Development of Predictive Biomarkers

NCT03423862 | Completed

• 1 other identifier: 1048169
• Study Type: observational
• Target: 50
• Locations: 1 country
• Sites: 1

Brief Summary

Investigators aim to further the understanding of the various factors that govern the progression of beta-cell death in individuals recently diagnosed with Type 1 diabetes (T1D). Specifically, the investigators wish to examine the utility of plasma-induced signatures and other measures as predictive biomarkers for the rate of C-peptide decline in individuals with recent onset T1D. Persistent C-peptide in individuals with T1D reflects some degree of β-cell function and is clinically associated with a reduction in both severe hypoglycemic events and microvascular complications such as diabetic nephropathy and retinopathy. There is significant heterogeneity in the rate of C-peptide decline in individuals with T1D, reflective of the complex disease process. For example, \~10% of individuals have no discernable fall in stimulated C-peptide after two years from clinical diagnosis as compared to other individuals with very rapid C-peptide decline.
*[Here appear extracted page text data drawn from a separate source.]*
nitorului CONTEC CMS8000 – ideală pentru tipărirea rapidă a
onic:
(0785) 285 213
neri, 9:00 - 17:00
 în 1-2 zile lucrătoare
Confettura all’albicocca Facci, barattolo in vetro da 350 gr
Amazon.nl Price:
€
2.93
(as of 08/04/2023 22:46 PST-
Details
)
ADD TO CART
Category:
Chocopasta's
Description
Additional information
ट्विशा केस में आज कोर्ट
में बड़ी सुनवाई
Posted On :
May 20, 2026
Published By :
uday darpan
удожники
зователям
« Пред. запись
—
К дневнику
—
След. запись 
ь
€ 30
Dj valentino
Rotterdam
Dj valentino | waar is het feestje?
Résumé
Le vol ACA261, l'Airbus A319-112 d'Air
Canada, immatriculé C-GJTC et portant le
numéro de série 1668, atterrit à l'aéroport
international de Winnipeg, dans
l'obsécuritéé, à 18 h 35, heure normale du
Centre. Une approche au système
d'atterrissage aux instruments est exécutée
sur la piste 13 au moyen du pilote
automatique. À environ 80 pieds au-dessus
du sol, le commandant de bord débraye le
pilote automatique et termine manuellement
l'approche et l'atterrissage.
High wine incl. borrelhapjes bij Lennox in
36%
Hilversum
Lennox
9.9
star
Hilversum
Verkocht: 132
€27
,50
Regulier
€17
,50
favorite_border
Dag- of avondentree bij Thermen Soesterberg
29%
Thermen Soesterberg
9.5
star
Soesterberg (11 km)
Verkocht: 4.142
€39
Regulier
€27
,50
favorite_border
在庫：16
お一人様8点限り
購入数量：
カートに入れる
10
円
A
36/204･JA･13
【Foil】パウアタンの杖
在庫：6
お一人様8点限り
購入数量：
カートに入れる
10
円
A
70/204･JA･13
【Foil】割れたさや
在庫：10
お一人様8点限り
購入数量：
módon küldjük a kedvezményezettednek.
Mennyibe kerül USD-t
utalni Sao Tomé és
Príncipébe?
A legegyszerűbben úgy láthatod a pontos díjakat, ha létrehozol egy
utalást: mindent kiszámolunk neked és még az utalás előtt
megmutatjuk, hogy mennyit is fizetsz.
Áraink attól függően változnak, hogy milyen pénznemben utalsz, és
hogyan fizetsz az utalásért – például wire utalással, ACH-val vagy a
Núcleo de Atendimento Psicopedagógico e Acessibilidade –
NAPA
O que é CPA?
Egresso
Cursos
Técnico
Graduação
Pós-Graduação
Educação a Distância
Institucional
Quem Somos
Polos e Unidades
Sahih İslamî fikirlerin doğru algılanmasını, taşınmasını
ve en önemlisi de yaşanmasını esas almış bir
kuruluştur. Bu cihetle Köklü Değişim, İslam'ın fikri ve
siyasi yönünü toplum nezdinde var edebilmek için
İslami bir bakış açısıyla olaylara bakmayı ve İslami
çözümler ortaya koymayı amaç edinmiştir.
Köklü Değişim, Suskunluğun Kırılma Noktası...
It is currently impossible to predict how long, and to what extent, someone will have residual C-peptide production. This complicates clinical management but also the design and interpretation of T1D β-cell preservation trials. The "gold standard" outcome measure of any T1D β-cell preservation trial is the stimulated C-peptide to a mixed meal tolerance test (MMTT). Given the variability in this measure, intervention studies must include more subjects over a longer period of time. This slows the rate of scientific discovery and increases cost. This study aims to define the governing mechanisms of post-onset T1D disease trajectory. Understanding the trajectory of the disease may lead to the development of biomarkers to predict disease progression and therapies that could reverse or prevent the development of Type 1 diabetes.

Conditions

Type1diabetes

Outcome Measures

Primary Outcomes (1)

• Predicting the honeymoon period

  To determine if that plasma-induced transcription has utility in predicting the post-onset disease trajectory in individuals with recent onset type 1 diabetes.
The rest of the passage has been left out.